These guys are the two heavy hitters in modern day graphics cards. The cards that run 3D simulations like video games, autoCAD, 3D modeling, and all that jazz.
These two companies have GENIUS marketing. They have been sued and fined over price fixing whereby the two companies agree on pricing schemes to sell their products better.
It just occured to me today as I looked for a cheaper graphics card that their pricing and model numbers are absolute genius.
Take the 8800GTX. This baby was $600 when I bought it last year. It is now something like $300.
The 8800GTS is out, which is a much slower card. Then the 8800GT came out, which is actually faster than the 8800GTS.
Finally, the newest generations numbers are always a new thousand digit (like 6000, 7000, 8000, 9000) and we have been introduced to the 9 series.
But this is the genius part: They ALWAYS do this:
There are always the new “9 series” like the 9600GT. the 9500.
It makes people think they are better than the older 8800 series but they are not. A 8800GT outpreforms the 9600GT and 9500 any day. So this genius marketing is that they always leave you confused, especially those who haven’t learned to use the internet for unbiased reviews (takes digging).

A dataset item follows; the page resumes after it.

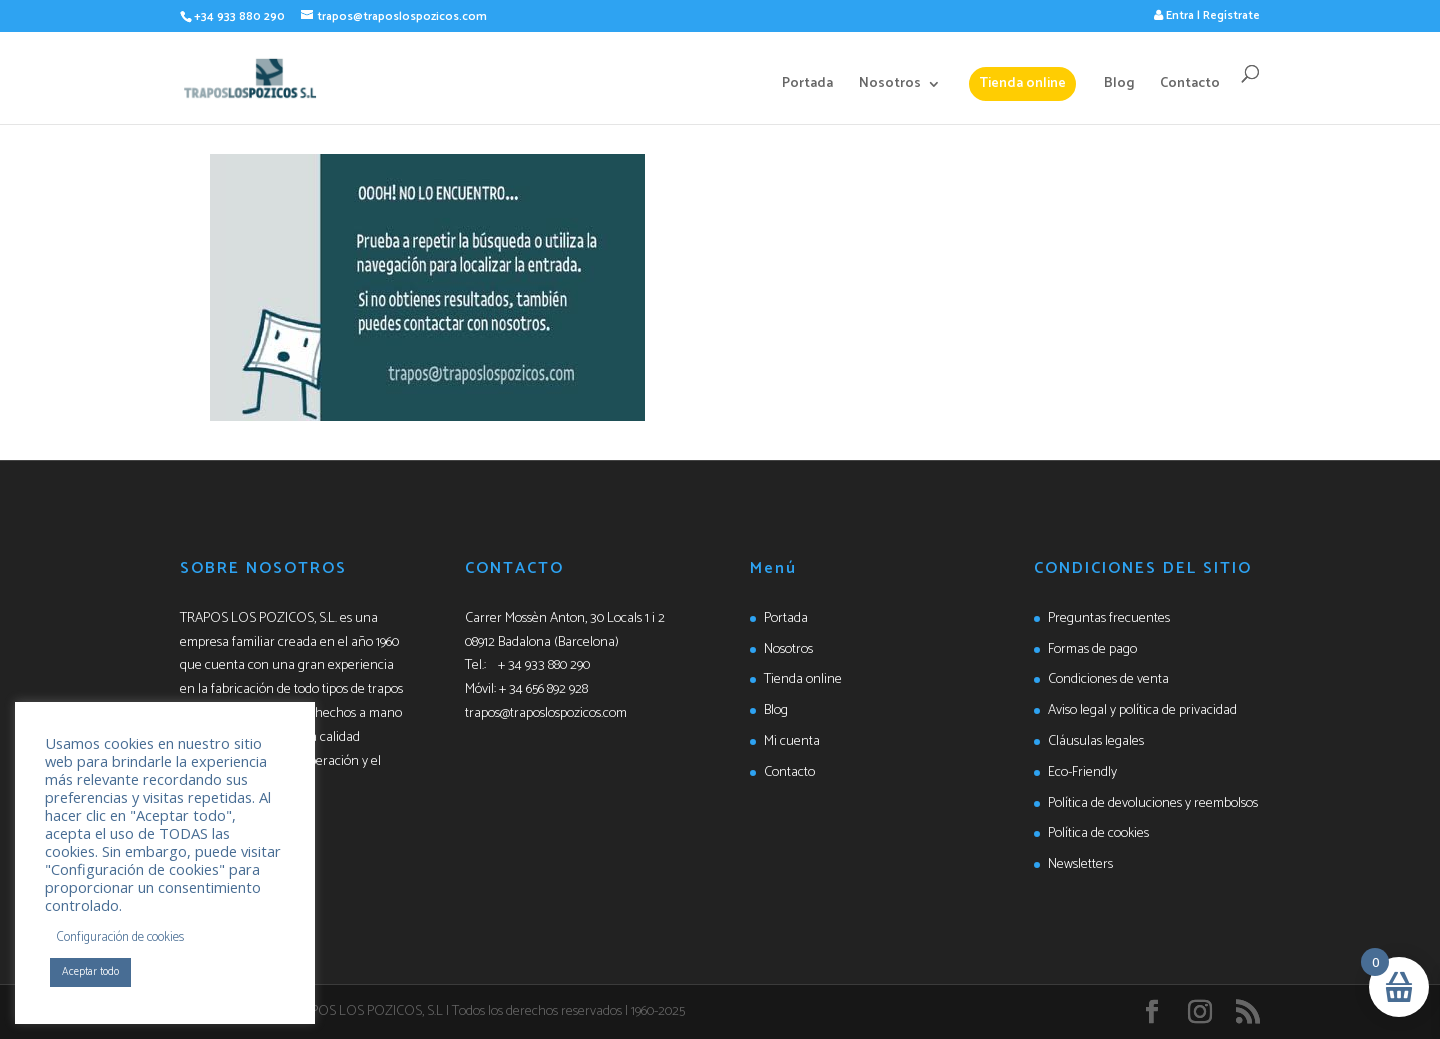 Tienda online (1022, 83)
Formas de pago (1092, 649)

Its just amazing marketing. 90% of people out there know nothing, and this is who they market to.
Here is how a typical graphics card description sounds:
“The latest technlogy lets you run any game at max resolution!”
It’s a load of crap. But genius marketnig. To what extent are Nvidia and ATI partnering I wonder? Who says that last price fixing wasn’t the end? Perhaps these cards are put on the market much higher than they really should be?
Price fixing by the only 2 chipmakers in the marketplace would be utterly effective. You could inflate the price of these parts and nobody would have any idea. The “top of the line” would still be the top of the line via controlled competition. I wonder if that price fixing scandal was the end of it.